Avant 1920, la Haute-Djézireh était traversée par des tribus nomades arabes et des Kurdes. Elle a été mise en valeur principalement par les Syriaques, les Assyriens, les Chaldéens et les Arméniens sous le Mandat français et à son initiative. Hassaké a été construite en 1922 par les Français qui ont tracé son plan, de même que Qameshli en 1926.

Cette région a toujours souffert du centralisme administratif de Damas qui parachutait ses fonctionnaires et exportait son nationalisme, ignorant par-là les réalités locales, ce qui provoqua un mouvement autonomiste en 1936 et une méfiance depuis lors.

Mais ce qui est impressionnant, c’est, outre la description ethno-religieuse, l’analyse politique, fine et pleine d’intuition qui ressort des deux articles de Maurice Noël, envoyé spécial du Figaro, en mai 1939, au terme d’une mission de cinq jours où il visita Qameshli, Hassaké, Aïn Diwar, Amouda et Ras el-Aïn.

Le reportage de Maurice Noël dans «Le Figaro» du 24 mars 1939 Retronews/Le Figaro/1939

Les points principaux qui se dégagent de ces deux articles sont: la Djézireh, région de diversité ethnique, linguistique et religieuse, une terre de refuge pour les rescapés chrétiens des massacres de 1915, son développement lors du Mandat français, les malfaçons administratives du gouvernement de Damas et la révolte de la population djéziriote face à cette mainmise, le favoritisme du gouvernement syrien, l’impossible cohésion nationale et la critique, déjà! du panarabisme.

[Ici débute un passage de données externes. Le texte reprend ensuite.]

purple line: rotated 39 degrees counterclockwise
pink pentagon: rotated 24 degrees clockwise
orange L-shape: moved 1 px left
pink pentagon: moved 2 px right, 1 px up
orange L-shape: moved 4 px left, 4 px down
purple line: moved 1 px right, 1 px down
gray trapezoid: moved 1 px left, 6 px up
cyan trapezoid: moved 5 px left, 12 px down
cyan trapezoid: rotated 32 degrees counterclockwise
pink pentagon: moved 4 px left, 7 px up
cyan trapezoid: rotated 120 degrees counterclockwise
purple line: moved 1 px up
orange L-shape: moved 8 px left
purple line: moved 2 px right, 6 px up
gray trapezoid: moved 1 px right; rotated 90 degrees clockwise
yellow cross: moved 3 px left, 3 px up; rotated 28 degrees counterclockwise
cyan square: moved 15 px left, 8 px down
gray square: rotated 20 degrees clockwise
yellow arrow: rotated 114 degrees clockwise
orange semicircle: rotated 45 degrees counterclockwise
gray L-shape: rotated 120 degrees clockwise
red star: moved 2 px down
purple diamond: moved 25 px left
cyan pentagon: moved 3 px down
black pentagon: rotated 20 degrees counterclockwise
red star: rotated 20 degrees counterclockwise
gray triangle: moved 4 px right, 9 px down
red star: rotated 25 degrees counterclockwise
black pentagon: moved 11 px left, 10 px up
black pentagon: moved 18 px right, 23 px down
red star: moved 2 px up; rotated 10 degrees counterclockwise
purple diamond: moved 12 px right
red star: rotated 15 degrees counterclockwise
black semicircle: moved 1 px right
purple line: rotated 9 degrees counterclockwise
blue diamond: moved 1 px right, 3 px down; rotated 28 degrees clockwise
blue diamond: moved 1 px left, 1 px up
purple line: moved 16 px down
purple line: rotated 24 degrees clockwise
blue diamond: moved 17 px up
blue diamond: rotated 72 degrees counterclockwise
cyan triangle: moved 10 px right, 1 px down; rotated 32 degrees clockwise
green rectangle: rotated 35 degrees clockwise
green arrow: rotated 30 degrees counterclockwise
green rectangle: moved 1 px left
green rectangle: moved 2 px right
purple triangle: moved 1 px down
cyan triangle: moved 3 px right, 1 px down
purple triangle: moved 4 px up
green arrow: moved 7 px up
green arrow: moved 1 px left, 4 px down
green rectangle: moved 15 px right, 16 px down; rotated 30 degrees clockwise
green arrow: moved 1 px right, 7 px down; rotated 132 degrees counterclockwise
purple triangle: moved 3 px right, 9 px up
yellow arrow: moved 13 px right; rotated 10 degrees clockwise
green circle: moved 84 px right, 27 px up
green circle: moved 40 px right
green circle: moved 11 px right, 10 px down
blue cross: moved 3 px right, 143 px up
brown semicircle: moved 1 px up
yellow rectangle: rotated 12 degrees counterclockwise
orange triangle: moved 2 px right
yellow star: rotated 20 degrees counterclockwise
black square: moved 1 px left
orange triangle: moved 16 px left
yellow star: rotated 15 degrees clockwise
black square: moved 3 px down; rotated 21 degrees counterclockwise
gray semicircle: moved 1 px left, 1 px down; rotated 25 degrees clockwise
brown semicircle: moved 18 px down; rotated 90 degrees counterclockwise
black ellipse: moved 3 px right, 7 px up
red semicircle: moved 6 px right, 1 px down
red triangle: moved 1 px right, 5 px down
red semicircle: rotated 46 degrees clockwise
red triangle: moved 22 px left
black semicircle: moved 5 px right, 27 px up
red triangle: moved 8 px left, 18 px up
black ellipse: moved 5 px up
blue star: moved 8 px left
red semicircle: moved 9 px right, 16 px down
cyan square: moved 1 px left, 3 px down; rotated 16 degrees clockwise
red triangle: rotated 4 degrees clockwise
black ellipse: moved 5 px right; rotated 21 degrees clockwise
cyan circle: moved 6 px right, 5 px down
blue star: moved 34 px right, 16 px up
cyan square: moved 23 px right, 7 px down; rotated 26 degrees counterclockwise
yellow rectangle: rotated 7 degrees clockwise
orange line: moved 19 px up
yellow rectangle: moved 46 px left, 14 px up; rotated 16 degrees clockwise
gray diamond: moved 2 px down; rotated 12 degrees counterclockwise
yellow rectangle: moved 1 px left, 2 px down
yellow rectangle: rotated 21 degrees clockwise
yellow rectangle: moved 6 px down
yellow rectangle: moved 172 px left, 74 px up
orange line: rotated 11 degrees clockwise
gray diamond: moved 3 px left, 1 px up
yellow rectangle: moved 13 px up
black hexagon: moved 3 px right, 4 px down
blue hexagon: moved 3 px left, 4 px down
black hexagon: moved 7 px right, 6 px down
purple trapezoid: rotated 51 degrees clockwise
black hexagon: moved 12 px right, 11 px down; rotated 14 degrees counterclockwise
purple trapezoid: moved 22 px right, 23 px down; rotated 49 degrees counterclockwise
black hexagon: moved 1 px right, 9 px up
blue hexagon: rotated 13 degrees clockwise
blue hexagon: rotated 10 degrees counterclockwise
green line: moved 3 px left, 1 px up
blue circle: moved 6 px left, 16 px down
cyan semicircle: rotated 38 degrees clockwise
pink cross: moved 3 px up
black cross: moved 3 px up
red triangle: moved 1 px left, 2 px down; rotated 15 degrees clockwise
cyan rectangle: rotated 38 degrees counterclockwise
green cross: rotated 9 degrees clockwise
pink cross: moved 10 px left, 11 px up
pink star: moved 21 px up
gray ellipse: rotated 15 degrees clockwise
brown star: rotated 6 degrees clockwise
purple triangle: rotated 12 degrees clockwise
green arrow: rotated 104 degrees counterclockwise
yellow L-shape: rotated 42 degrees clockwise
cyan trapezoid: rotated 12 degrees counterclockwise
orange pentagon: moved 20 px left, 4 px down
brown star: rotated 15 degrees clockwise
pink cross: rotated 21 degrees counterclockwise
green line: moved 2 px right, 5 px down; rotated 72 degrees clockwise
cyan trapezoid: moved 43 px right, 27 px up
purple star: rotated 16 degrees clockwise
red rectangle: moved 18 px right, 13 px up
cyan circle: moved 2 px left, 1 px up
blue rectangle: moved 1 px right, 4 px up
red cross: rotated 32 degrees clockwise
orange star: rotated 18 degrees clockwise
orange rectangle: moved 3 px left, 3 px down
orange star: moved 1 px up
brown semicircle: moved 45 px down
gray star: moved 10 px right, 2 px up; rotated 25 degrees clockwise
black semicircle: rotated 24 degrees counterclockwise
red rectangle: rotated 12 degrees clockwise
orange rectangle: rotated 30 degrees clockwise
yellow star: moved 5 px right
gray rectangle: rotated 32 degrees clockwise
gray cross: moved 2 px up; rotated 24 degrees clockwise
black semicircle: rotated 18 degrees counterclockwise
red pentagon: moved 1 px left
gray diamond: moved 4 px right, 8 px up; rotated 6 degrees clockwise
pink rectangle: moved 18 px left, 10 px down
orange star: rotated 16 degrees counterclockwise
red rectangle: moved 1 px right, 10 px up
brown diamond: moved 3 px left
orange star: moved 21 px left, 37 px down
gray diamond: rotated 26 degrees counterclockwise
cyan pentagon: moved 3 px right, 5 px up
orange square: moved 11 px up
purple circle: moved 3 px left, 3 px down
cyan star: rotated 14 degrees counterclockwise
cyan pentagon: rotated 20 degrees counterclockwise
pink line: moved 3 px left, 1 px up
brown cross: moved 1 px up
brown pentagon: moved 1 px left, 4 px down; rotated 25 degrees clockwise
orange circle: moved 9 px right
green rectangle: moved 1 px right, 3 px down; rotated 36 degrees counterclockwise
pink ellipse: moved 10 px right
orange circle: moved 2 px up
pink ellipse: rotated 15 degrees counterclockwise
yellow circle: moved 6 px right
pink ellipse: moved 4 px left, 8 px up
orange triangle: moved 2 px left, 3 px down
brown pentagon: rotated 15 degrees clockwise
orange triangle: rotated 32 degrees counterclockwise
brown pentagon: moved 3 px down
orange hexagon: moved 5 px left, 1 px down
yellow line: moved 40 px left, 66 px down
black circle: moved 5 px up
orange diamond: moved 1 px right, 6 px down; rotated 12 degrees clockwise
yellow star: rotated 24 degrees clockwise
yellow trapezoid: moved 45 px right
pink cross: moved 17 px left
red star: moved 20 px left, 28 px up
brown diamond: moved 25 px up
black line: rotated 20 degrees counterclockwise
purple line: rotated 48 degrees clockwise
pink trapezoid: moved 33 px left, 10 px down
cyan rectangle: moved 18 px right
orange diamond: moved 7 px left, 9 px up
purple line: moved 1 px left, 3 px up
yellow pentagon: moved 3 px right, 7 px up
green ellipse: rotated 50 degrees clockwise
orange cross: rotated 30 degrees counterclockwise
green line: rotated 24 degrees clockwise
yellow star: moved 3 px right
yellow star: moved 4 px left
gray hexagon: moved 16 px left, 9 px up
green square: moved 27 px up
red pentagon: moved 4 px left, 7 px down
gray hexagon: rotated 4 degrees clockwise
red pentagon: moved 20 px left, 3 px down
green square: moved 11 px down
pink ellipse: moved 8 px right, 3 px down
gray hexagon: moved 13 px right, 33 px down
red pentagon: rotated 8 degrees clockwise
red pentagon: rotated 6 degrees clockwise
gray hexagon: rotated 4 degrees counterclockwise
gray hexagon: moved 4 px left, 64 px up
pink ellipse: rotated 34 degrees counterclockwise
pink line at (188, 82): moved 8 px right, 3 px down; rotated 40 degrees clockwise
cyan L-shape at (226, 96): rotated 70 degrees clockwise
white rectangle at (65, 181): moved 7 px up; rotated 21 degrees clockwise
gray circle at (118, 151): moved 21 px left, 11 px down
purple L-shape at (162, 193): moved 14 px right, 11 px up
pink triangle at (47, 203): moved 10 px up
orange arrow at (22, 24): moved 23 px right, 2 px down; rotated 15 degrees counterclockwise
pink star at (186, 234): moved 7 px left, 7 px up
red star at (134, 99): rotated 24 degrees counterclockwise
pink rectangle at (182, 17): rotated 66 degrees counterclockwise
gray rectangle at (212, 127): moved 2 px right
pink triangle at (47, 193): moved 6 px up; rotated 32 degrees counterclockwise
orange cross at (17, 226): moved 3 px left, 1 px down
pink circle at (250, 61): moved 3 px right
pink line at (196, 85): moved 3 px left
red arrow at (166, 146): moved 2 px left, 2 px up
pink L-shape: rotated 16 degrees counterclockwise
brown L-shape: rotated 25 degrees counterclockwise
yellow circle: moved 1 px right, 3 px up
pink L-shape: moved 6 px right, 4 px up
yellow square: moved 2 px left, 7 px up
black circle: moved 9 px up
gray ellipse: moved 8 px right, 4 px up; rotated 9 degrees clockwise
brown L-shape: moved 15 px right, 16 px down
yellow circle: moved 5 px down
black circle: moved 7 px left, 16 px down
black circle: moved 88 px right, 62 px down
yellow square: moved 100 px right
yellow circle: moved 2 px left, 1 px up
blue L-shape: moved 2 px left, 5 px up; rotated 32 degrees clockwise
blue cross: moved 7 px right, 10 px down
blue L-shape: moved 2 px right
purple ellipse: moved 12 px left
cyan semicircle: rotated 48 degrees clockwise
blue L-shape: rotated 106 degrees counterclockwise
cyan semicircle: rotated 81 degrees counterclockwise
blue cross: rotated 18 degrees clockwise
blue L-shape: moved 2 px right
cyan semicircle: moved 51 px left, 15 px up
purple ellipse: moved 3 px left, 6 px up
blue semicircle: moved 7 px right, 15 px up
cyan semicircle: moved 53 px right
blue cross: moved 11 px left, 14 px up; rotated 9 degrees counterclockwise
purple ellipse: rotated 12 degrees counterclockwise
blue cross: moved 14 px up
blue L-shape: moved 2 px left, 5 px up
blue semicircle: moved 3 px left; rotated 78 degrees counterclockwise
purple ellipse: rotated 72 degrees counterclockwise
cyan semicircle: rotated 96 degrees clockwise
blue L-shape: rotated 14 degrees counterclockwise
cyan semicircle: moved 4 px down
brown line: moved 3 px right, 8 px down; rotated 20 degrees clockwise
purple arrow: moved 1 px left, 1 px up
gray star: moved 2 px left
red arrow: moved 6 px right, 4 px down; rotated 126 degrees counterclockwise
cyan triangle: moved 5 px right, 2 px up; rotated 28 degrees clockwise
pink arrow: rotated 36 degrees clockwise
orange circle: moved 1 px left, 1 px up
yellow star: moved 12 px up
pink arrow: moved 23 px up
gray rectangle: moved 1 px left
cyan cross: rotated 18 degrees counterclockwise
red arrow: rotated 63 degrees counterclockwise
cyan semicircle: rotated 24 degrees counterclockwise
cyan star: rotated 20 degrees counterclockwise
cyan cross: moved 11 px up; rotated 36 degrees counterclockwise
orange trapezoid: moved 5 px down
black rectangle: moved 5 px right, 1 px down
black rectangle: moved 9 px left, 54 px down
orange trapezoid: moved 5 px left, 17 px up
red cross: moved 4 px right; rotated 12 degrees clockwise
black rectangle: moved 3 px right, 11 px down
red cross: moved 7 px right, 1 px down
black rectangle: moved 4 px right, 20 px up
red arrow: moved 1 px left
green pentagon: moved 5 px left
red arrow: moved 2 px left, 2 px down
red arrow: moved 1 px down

Région multiethnique à l’image du pays tout entier, elle fut une terre de refuge des Arméniens «qui vivent près des Kurdes, leurs massacreurs séculaires», qui, eux, «repoussent tout lien profond avec les Arabes» malgré la religion commune. Parmi les communautés, il cite les Juifs «menacés par la politique touranienne de Mustapha Kémal», des chrétiens venus notamment de Mardin, des Chaldéens et des Nestoriens, des Assyro-Chaldéens persécutés en Irak, de nombreux Yézidis, «intéressants personnages un peu timides mais pleins d’urbanité» et les tribus arabes bédouines. En s’entretenant avec le Kurde Hadjo Agha, chef d’une tribu, qui ne parlait que kurde, il constate la diversité linguistique de la région, qui «n’a même pas avec Damas cette unité de langue que l’on donne pour l’un des liens humains qui font la patrie.»

La mainmise de Damas

Mais comment Damas, une capitale si lointaine, traitait-elle la population locale? Et pourquoi cette population s’est mise en révolte, quand la Syrie commençait à vouloir son indépendance?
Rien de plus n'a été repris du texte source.